12 October 2010

Prix Fixe dinner, avant-garde music at Barbette

Barbette was the first restaurant I reviewed when I started this blog in 2006. This will be the 4th post about it. (If you want to read the others, you can click here, and here, and here.) I think that makes Barbette the most frequently mentioned restaurant on Krik’s Picks.Want to know why?
BarbetteDinner

Because it’s reliably fun and good. We’ve always had good food, good wine, great service, and funky ambiance. Now you can add entertainment to the list of attractions that make Barbette a place to come back to, again and again.


We don’t usually go out for dinner during the week. But I’m taking this week off, just to stay and home, rake leaves, do some cooking, and write blog posts. I recently became a ‘fan’ of Barbette on Facebook, and I’ve noticed recent posts about live music on Mondays and Thursdays. So what the heck? No need to get up early on Tuesday morning. Perfect excuse for a late dinner and check out the music.

The other thing relatively new at Barbette is a weekly prix fixe meal. When we arrived and checked the menu, it was an easy decision for both of us to choose the special menu. The first item served was seared scallops. On the plate were two nice-sized sea scallops, perfectly cooked with a dollop of spicy aioli. The scallops were topped with a teaspoon of chopped tomatoes (sort of like a mild salsa). The whole thing was on a thick slab of bacon.

BarbetteMenu
Next up was duck confit in a vegetable hash topped with a poached egg. I think this was my favorite dish of the meal. The vegetables were sautéed nice and tender. The duck was rich and flavorful. The egg yolk coated the whole dish like a warm, golden sauce.

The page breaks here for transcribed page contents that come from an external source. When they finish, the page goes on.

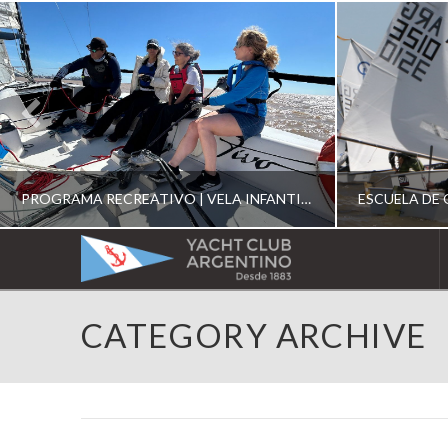
PROGRAMA RECREATIVO | VELA INFANTIL, JUVENIL Y DE CRUCERO 2026
YACHT
CLUB
YCA
CATEGORY ARCHIVE
ESCUELA RECREATIVA 2026
E
ARGENTINO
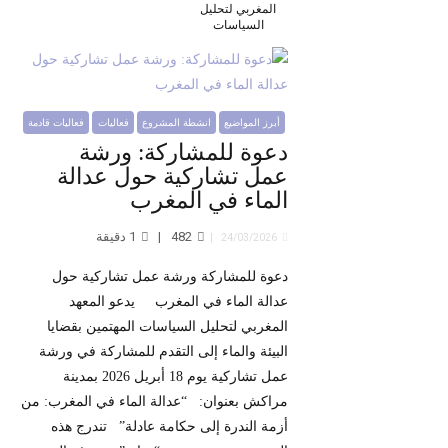
المغربي لتحليل
السياسات
أبرز المواضيع
انشطة المشروع
فعاليات
فعاليات قادمة
دعوة للمشاركة: ورشة
عمل تشاركية حول عدالة
الماء في المغرب
482
1
دقيقة
24/03/2026
دعوة للمشاركة ورشة عمل تشاركية حول
عدالة الماء في المغرب يدعو المعهد
المغربي لتحليل السياسات المهتمين بقضايا
البيئة والماء إلى التقدم للمشاركة في ورشة
عمل تشاركية يوم 18 أبريل 2026 بمدينة
مراكش بعنوان: “عدالة الماء في المغرب: من
أزمة الندرة إلى حكامة عادلة” تندرج هذه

Next came four small slices of New York strip steak served on brocollini and topped with a shallot Bordelaise sauce. It was very good, but we enjoyed the other two dishes on the menu better.

The dessert actually was a duo. One was a cinnamon tea cake – very light and flavorful. The other was an espresso caramel pot de crème. It was served in a demitasse cup and was topped with nutmeg crème.

Consistent with our past experiences at Barbette, our server was excellent. She helped us pick a nice Spanish wine (Rioja Vega Joven) that nicely complimented all of the items on the prix fixe menu.

The musical group for the evening was called Saltee. While we were eating, the musicians arrived. One of them (female cello player) sat at the table next to us. We didn’t really know too much about their style. Barbette’s Facebook page described them this way: “Saltee is an Indie, urban, organic, neo classical trio steam driven by afro-Cuban beats made by the human voice.” Know what that means? Neither did we.

While writing this post, I did discover that Saltee has a Facebook page. Click here if you want to see it. You can hear a couple of samples of their music in the Links section of their Facebook page.

The cello player was very curious about why we were there. By 9:45 (the music started at 10), we were clearly the oldest people in the restaurant. I told her that we loved Barbette’s food, and we were curious about the music.

“It’s very urban,” she said. I’m not sure if she was implying that we would be too suburban to enjoy it, but it was clear that we weren’t the demographic of their usual audience.

“Well,” I said. “If we don’t like it, we’ll go home and watch the news, which is what we’re usually doing at 10 on a Monday night.”

We did like it just fine. Besides the cello player, there was a guitar player and a vocalist who did ‘beatboxing.’ The live performance had a lot of energy that was captivating, and it was easy to get caught up in the enthusiasm of the crowd. They took a break at 11, and that’s when we left to go home.